Supplied records START
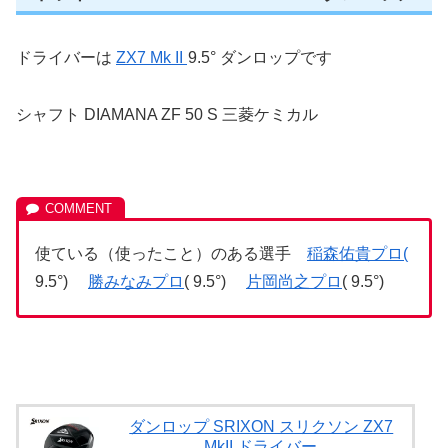
ドライバーは
ZX7 Mk II
9.5° ダンロップです
シャフト DIAMANA ZF 50 S 三菱ケミカル
使ている（使ったこと）のある選手
稲森佑貴プロ(
9.5°)
勝みなみプロ
( 9.5°)
片岡尚之プロ
( 9.5°)
ダンロップ SRIXON スリクソン ZX7
MkII ドライバー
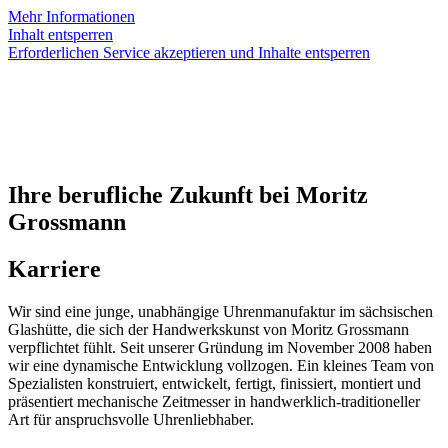
Mehr Informationen
Inhalt entsperren
Erforderlichen Service akzeptieren und Inhalte entsperren
Ihre berufliche Zukunft bei Moritz
Grossmann
Karriere
Wir sind eine junge, unabhängige Uhrenmanufaktur im sächsischen
Glashütte, die sich der Handwerkskunst von Moritz Grossmann
verpflichtet fühlt. Seit unserer Gründung im November 2008 haben
wir eine dynamische Entwicklung vollzogen. Ein kleines Team von
Spezialisten konstruiert, entwickelt, fertigt, finissiert, montiert und
präsentiert mechanische Zeitmesser in handwerklich-traditioneller
Art für anspruchsvolle Uhrenliebhaber.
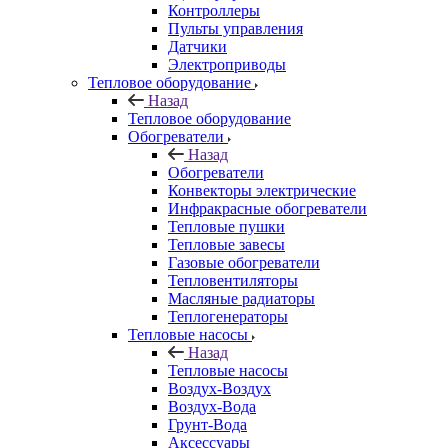
Контроллеры
Пульты управления
Датчики
Электроприводы
Тепловое оборудование
Назад
Тепловое оборудование
Обогреватели
Назад
Обогреватели
Конвекторы электрические
Инфракрасные обогреватели
Тепловые пушки
Тепловые завесы
Газовые обогреватели
Тепловентиляторы
Масляные радиаторы
Теплогенераторы
Тепловые насосы
Назад
Тепловые насосы
Воздух-Воздух
Воздух-Вода
Грунт-Вода
Аксессуары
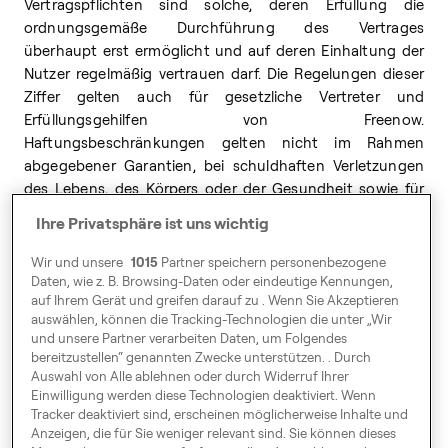
Vertragspflichten sind solche, deren Erfüllung die
ordnungsgemäße Durchführung des Vertrages
überhaupt erst ermöglicht und auf deren Einhaltung der
Nutzer regelmäßig vertrauen darf. Die Regelungen dieser
Ziffer gelten auch für gesetzliche Vertreter und
Erfüllungsgehilfen von Freenow.
Haftungsbeschränkungen gelten nicht im Rahmen
abgegebener Garantien, bei schuldhaften Verletzungen
des Lebens, des Körpers oder der Gesundheit sowie für
Ansprüche aus dem Produkthaftungsgesetz.
Ihre Privatsphäre ist uns wichtig
7.7
Jede Partei informiert die andere Partei unverzüglich
Wir und unsere
1015
Partner speichern personenbezogene
über jegliche Kommunikation oder Benachrichtigung in
Daten, wie z. B. Browsing-Daten oder eindeutige Kennungen,
Bezug auf zu Ansprüche, Verfahren, Sanktionen, Strafen,
auf Ihrem Gerät und greifen darauf zu . Wenn Sie Akzeptieren
Kosten, Verlusten, Schäden, Ausgaben und/oder
auswählen, können die Tracking-Technologien die unter „Wir
Entschädigungen, die gemäß den vorstehenden
und unsere Partner verarbeiten Daten, um Folgendes
Absätzen gemacht wurden, und stellt dabei alle
bereitzustellen“ genannten Zwecke unterstützen. . Durch
Auswahl von Alle ablehnen oder durch Widerruf Ihrer
Informationen zur Verfügung, die sie für die Analyse und
Einwilligung werden diese Technologien deaktiviert. Wenn
ihre Verteidigung für notwendig erachtet, dar.
Tracker deaktiviert sind, erscheinen möglicherweise Inhalte und
7.8
Werden durch die Fahrer-App oder die
Anzeigen, die für Sie weniger relevant sind. Sie können dieses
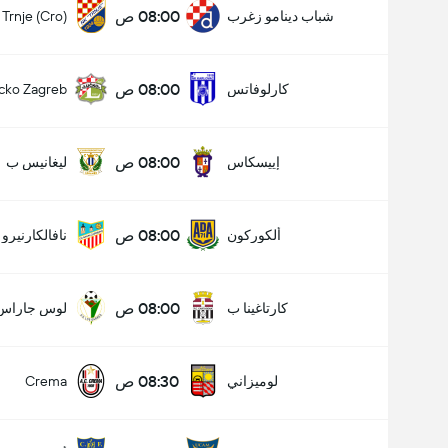
08:00 ص
شباب دينامو زغرب
Trnje (Cro)
08:00 ص
كارلوفاتس
cko Zagreb
08:00 ص
إييسكاس
ليغانيس ب
08:00 ص
ألكوركون
نافالكارنيرو
08:00 ص
كارتاغينا ب
لوس جاراس
08:30 ص
لوميزاني
Crema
Supplied records END
Work required:
Return every line of the data above in which "Grossmann" appears.

Solution for this exercise:
Grossmann
Glashütte, die sich der Handwerkskunst von Moritz Grossmann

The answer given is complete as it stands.